Depuis un moment, je me tais.

Mes pensées sur la politique ne sont ni partagées, ni exprimées.

Non par indifférence, mais par devoir de réserve. Ma casquette ne me permet pas toutes les prises de parole.

Pourtant aujourd’hui, une voix en moi s’impose.

Je ne parle pas contre quelqu’un.

Je parle de quelqu’un.

Le jeune ministre démissionnaire, Constant MUTAMBA.

Mon regard de pair


Il n’y a que quatre années d’âge qui nous séparent (lui de 1988 et moi de 1992). Ce qui fait de lui, sans hésiter, un homme de ma génération. 

Beaucoup de personnes de son âge et même plus sont des amis, certains par l’universitaire, d’autres l’église ou le lien familial.

C’est pourquoi, sans prétention, je le considère comme quelqu’un de ma promotion.

Le reflet d’un retard intérieur

Quand il fut nommé ministre de la Justice, un mélange d’émotions m’a traversé : admiration, malaise, questionnement.

Son ascension me laissait penser que j’étais en retard, moi qui suis juriste depuis dix ans.

Et pourtant, nous partageons la même formation académique (Le Droit).

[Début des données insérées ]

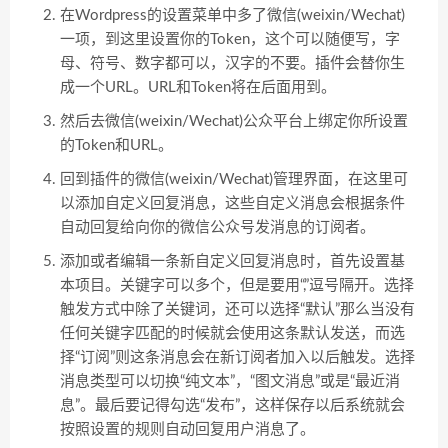
在Wordpress的设置菜单中多了微信(weixin/Wechat)
一项，到这里设置你的Token，这个可以随便写，字
母、符号、数字都可以，汉字的不要。插件会替你生
成一个URL。URL和Token将在后面用到。
然后去微信(weixin/Wechat)公众平台上绑定你所设置
的Token和URL。
回到插件的微信(weixin/Wechat)管理界面，在这里可
以添加自定义回复消息，这些自定义消息会根据条件
自动回复给向你的微信公众号发消息的订阅者。
添加或者编辑一条新自定义回复消息时，首先设置基
本项目。关键字可以多个，但是要用“,”逗号隔开。选择
触发方式中除了关键词，还可以选择“默认”那么当没有
任何关键字匹配的时候就会使用这条默认发送，而选
择“订阅”则这条消息会在新订阅者加入以后触发。选择
消息类型可以切换“纯文本”，“图文消息”或是“最近消
息”。最后要记得勾选“发布”，这样保存以后系统就会
按照设置的规则自动回复用户消息了。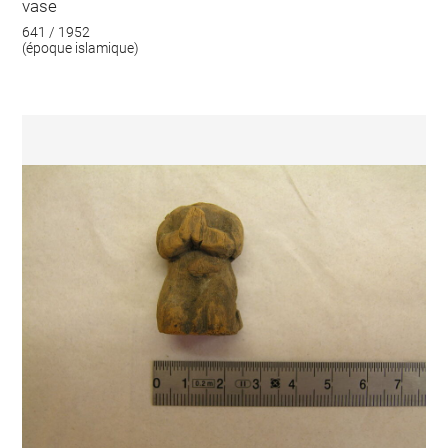
vase
641 / 1952
(époque islamique)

Alors, pourquoi lui et pas moi ?

La réponse était en moi.

Je nageais trop bas. Je regardais la vie par le bas. Je m’étais imposé un plafond.

MUTAMBA m’a forcé à lever la tête, à croire à nouveau que je suis aussi ministrable et même présidentiable. Je note que ce pays a eu à un moment un président qui n’avait que 29 ans.

Le complexe dépassé

Aujourd’hui, ce petit complexe d’infériorité, je l’ai dépassé.

J’ai travaillé sur moi. Et c’est avec authenticité que j’écris ces lignes, sans jalousie ni mesquinerie.

Je suis en paix avec moi-même.

Et je peux regarder MUTAMBA avec respect, sans amertume, ni ressentiment.

À la croisée des ressentis

Quand il fut nommé, j’étais dubitatif : devais-je célébrer sa jeunesse ou fustiger ses sorties médiatiques ?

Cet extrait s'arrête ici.